Landrat Achim Hallerbach (3. von links) und Umweltministerin Katrin Eder (4. von links) zeigten sich bei der Besichtigung des Brettsperrholzwerks beeindruckt von dieser weltweit bislang einzigartigen Technik. (Foto: Kreisverwaltung Neuwied / Ulf Steffenfauseweh)


„Holz - der Schatz des Westerwaldes – ist ein wunderbarer, nachwachsender Baustoff.“ Das unterstrich Landrat Achim Hallerbach jüngst einmal mehr bei einem Besuch des Sägewerks „Van Roje“ in Oberhonnefeld. Und dabei war er sich mit Umweltministerin Katrin Eder einig, die das Familienunternehmen bei den erfolgreichen „Westerwälder Waldtagen“ im vergangenen Jahr erstmals kennengelernt hatte und nun wie versprochen zurückgekehrt war.

Beim Besuch zeigten die Geschäftsführer Oliver Mühmel und Gerhard Hauschulte den Gästen ihr imposantes Sägewerk und vor allem das 2021 gebaute, bislang weltweit einzigartige Brettsperrholzwerk. In diesem ist das komplette Produktionsverfahren so optimiert, dass weniger Reste anfallen und somit rund zehn Prozent weniger Holz benötigt werden. Bislang als Ausschuss anfallendes Schnittholz, etwa bei Tür- und Fensteröffnungen in den Bauelementen, kann weiterverwendet werden. Damit werden gleichsam Material wie Kohlendioxid-Ausstoß eingespart.

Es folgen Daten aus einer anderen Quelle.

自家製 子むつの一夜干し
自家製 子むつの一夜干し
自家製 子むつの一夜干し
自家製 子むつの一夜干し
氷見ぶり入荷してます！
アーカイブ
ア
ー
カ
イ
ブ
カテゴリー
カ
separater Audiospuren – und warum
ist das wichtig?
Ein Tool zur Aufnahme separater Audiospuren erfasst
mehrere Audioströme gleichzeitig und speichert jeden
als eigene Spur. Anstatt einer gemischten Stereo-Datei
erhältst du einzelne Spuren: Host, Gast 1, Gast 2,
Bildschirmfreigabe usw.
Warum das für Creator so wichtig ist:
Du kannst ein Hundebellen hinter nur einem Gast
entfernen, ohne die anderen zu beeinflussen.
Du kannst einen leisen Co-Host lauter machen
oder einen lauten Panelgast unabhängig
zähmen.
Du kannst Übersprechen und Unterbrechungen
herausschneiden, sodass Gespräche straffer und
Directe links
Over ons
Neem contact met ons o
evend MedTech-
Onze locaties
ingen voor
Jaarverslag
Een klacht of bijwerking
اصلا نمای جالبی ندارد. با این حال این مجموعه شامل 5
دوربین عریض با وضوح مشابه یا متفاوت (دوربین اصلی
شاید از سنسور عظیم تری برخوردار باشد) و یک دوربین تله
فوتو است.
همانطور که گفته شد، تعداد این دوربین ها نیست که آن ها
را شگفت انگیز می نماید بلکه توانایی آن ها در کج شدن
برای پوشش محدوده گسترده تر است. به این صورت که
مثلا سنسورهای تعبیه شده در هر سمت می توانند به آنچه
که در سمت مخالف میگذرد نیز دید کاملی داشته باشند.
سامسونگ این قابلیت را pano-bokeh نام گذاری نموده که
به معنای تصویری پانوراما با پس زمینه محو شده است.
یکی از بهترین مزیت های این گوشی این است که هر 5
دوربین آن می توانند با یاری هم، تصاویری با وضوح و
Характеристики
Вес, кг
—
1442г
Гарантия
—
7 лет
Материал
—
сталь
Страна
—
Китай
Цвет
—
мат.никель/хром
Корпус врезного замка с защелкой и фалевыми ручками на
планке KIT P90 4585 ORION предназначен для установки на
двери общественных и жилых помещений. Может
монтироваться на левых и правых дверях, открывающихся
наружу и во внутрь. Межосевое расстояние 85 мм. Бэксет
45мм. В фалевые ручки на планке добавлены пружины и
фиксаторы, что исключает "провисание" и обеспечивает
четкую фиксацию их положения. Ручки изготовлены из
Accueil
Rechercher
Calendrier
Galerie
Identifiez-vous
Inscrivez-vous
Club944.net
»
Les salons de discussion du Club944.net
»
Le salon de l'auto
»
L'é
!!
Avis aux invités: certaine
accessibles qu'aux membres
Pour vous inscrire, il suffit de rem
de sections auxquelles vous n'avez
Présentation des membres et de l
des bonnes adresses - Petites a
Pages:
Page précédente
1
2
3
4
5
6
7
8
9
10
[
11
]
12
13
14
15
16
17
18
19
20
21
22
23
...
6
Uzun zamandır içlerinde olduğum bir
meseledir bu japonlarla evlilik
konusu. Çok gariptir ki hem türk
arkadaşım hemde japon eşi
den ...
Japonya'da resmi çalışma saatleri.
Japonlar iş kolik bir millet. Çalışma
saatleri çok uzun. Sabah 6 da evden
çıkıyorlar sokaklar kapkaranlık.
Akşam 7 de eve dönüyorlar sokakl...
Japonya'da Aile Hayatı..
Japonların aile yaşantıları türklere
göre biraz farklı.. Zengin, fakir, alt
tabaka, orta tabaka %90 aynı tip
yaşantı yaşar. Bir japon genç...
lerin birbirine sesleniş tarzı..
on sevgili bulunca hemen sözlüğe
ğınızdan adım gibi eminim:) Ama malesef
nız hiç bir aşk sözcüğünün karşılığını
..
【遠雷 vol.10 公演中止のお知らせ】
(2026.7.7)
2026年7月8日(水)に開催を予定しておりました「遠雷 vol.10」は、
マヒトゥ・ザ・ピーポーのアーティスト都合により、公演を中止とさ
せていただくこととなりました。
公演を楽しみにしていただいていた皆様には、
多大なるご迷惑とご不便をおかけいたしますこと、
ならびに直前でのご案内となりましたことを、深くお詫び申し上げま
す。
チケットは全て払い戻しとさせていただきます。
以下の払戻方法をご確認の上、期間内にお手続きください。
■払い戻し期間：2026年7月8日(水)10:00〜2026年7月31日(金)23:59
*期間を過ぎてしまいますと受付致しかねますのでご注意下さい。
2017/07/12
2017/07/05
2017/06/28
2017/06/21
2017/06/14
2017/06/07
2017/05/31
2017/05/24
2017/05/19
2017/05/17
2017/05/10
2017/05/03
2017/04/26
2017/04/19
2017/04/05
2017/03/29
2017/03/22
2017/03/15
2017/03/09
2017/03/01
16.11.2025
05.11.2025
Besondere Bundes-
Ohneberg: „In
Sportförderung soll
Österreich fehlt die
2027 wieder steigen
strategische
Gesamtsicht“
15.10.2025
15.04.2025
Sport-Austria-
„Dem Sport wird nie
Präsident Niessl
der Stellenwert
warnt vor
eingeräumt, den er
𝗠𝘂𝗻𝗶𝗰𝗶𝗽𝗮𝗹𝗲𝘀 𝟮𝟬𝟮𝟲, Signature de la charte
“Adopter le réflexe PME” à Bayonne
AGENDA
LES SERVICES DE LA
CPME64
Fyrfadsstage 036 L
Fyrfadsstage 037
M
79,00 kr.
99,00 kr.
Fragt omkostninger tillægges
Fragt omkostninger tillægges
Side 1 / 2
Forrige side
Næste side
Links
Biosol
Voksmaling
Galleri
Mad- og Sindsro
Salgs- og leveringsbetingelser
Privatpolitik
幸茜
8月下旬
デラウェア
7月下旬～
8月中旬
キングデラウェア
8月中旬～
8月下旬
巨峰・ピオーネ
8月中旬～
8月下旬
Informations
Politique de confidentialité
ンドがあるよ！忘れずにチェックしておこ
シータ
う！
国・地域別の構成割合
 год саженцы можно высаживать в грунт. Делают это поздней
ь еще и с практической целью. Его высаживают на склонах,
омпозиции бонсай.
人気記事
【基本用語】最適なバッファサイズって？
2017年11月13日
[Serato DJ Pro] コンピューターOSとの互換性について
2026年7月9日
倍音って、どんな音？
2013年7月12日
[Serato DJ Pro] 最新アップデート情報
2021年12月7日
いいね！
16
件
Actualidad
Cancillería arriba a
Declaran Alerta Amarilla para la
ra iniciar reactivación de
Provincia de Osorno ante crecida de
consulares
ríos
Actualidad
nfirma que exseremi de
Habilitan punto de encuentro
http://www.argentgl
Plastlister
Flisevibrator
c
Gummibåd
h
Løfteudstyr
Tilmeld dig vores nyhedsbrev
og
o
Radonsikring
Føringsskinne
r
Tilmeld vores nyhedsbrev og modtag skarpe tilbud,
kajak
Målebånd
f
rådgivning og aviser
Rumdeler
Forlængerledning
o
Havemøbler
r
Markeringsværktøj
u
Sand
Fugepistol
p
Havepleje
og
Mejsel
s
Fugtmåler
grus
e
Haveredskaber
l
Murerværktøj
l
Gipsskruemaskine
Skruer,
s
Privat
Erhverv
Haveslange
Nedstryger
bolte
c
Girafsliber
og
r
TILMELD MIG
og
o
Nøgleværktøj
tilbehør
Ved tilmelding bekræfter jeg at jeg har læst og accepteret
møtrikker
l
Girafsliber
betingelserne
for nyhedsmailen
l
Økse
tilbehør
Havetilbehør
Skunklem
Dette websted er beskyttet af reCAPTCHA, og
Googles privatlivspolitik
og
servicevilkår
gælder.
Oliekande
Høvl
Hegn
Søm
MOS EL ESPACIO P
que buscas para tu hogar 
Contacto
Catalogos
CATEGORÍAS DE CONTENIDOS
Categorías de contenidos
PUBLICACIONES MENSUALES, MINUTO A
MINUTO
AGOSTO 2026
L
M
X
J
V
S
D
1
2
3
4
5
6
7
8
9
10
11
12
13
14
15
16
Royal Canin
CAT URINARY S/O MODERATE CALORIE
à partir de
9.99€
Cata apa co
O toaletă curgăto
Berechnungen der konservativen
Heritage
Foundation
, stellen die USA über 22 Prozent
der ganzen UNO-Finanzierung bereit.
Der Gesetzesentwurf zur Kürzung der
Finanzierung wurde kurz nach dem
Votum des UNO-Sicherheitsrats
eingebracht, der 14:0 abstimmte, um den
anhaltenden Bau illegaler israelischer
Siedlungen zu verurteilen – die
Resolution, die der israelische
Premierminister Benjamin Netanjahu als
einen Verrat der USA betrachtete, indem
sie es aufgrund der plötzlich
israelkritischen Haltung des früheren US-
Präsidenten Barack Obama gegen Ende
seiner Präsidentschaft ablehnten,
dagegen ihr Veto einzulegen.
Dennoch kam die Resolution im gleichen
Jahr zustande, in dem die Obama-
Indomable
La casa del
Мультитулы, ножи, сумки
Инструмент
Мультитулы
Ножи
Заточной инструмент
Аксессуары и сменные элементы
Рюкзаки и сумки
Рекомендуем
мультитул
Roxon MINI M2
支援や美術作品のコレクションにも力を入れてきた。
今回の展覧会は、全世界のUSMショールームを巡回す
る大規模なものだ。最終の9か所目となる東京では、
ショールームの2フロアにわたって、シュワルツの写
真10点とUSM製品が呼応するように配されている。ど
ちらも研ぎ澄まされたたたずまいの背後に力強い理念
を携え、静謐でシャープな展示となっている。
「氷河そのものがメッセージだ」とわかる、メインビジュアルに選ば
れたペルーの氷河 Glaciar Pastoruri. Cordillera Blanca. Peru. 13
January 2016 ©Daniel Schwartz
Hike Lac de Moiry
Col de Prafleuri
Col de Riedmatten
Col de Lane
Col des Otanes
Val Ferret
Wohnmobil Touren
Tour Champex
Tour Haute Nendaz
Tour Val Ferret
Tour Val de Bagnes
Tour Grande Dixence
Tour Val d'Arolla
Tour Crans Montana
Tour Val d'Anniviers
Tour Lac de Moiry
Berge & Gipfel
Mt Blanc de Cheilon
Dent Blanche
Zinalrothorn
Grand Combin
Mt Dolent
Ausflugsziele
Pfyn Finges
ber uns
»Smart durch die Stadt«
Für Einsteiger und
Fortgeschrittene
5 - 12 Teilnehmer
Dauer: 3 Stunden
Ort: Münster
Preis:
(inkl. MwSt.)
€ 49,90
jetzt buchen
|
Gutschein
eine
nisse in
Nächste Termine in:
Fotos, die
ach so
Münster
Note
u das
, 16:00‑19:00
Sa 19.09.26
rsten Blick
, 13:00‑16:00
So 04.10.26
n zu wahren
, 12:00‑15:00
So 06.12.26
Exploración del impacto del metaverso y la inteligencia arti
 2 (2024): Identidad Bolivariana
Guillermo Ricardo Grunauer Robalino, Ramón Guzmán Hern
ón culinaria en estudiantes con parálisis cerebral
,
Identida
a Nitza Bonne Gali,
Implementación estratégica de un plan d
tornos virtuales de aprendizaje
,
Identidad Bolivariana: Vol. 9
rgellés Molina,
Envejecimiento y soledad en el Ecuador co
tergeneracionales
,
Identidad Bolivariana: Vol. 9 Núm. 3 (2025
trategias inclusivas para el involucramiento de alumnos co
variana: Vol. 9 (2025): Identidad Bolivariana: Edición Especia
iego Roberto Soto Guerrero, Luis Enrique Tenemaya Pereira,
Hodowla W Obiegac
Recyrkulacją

„Van Roje ist ein innovatives Unternehmen mit Weitsicht. Wir sind froh und stolz, es im Kreis Neuwied zu haben“, betonte Landrat in der abschließenden Diskussionsrunde, in der es darum ging, wie der Holzbau weiter gefördert werden kann. „Ich hoffe, das Land hilft mit, Hürden abzubauen. Die Van-Roje-Anlage hat deutlich gezeigt, dass sich die Chance bietet, dass wir mit einem ressourcenschonenden Herstellungsverfahren einen nachhaltigen und umweltfreundlichen Baustoff für einen wachsenden Zukunftsmarkt produzieren“, machte Hallerbach abschließend deutlich.